# Work item:
All entries need to be written out verbatim, with pictures omitted.

Content starts

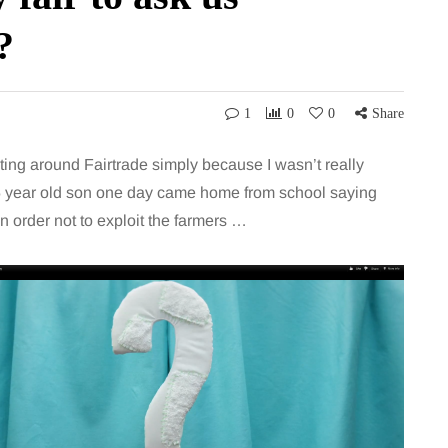
?
1
0
0
Share
eting around Fairtrade simply because I wasn’t really
 5 year old son one day came home from school saying
n order not to exploit the farmers …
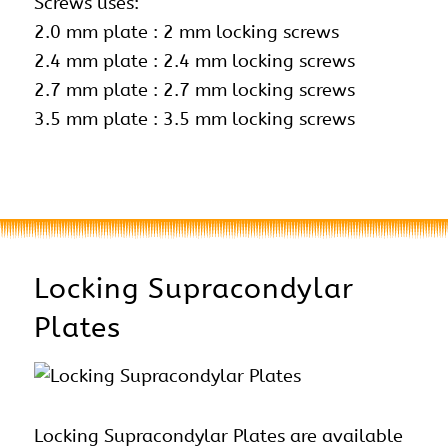
Screws uses:
2.0 mm plate : 2 mm locking screws
2.4 mm plate :
2.4 mm locking screws
2.7 mm plate : 2.7 mm locking screws
3.5 mm plate : 3.5 mm locking screws
Locking Supracondylar
Plates
Locking Supracondylar Plates are available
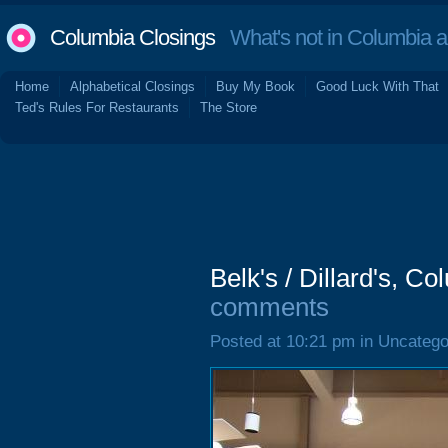
Columbia Closings
What's not in Columbia 
Home
Alphabetical Closings
Buy My Book
Good Luck With That
Ted's Rules For Restaurants
The Store
Belk's / Dillard's, C
comments
Posted at 10:21 pm in Uncatego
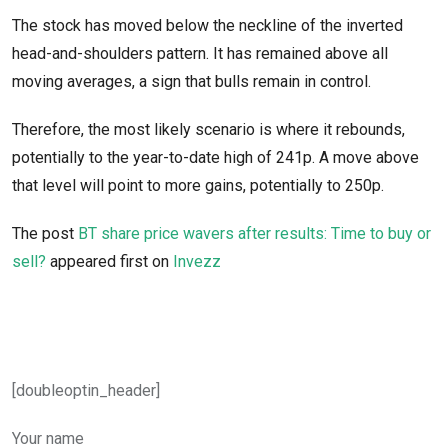
The stock has moved below the neckline of the inverted
head-and-shoulders pattern. It has remained above all
moving averages, a sign that bulls remain in control.
Therefore, the most likely scenario is where it rebounds,
potentially to the year-to-date high of 241p. A move above
that level will point to more gains, potentially to 250p.
The post
BT share price wavers after results: Time to buy or
sell?
appeared first on
Invezz
[doubleoptin_header]
Your name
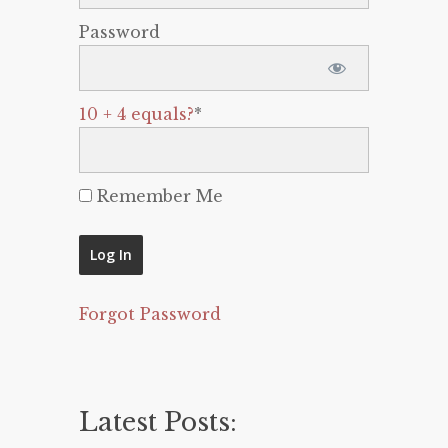
Password
10 + 4 equals?
*
Remember Me
Forgot Password
Latest Posts:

Content ends

# Written answer:
?
1
0
0
Share
eting around Fairtrade simply because I wasn’t really
 5 year old son one day came home from school saying
n order not to exploit the farmers …
Screws uses:
2.0 mm plate : 2 mm locking screws
2.4 mm plate :
2.4 mm locking screws
2.7 mm plate : 2.7 mm locking screws
3.5 mm plate : 3.5 mm locking screws
Locking Supracondylar
Plates
Locking Supracondylar Plates are available
Columbia Closings
What's not in Columbia 
Home
Alphabetical Closings
Buy My Book
Good Luck With That
Ted's Rules For Restaurants
The Store
Belk's / Dillard's, C
comments
Posted at 10:21 pm in Uncatego
The stock has moved below the neckline of the inverted
head-and-shoulders pattern. It has remained above all
moving averages, a sign that bulls remain in control.
Therefore, the most likely scenario is where it rebounds,
potentially to the year-to-date high of 241p. A move above
that level will point to more gains, potentially to 250p.
The post
BT share price wavers after results: Time to buy or
sell?
appeared first on
Invezz
[doubleoptin_header]
Your name
Password
10 + 4 equals?
*
Remember Me
Forgot Password
Latest Posts:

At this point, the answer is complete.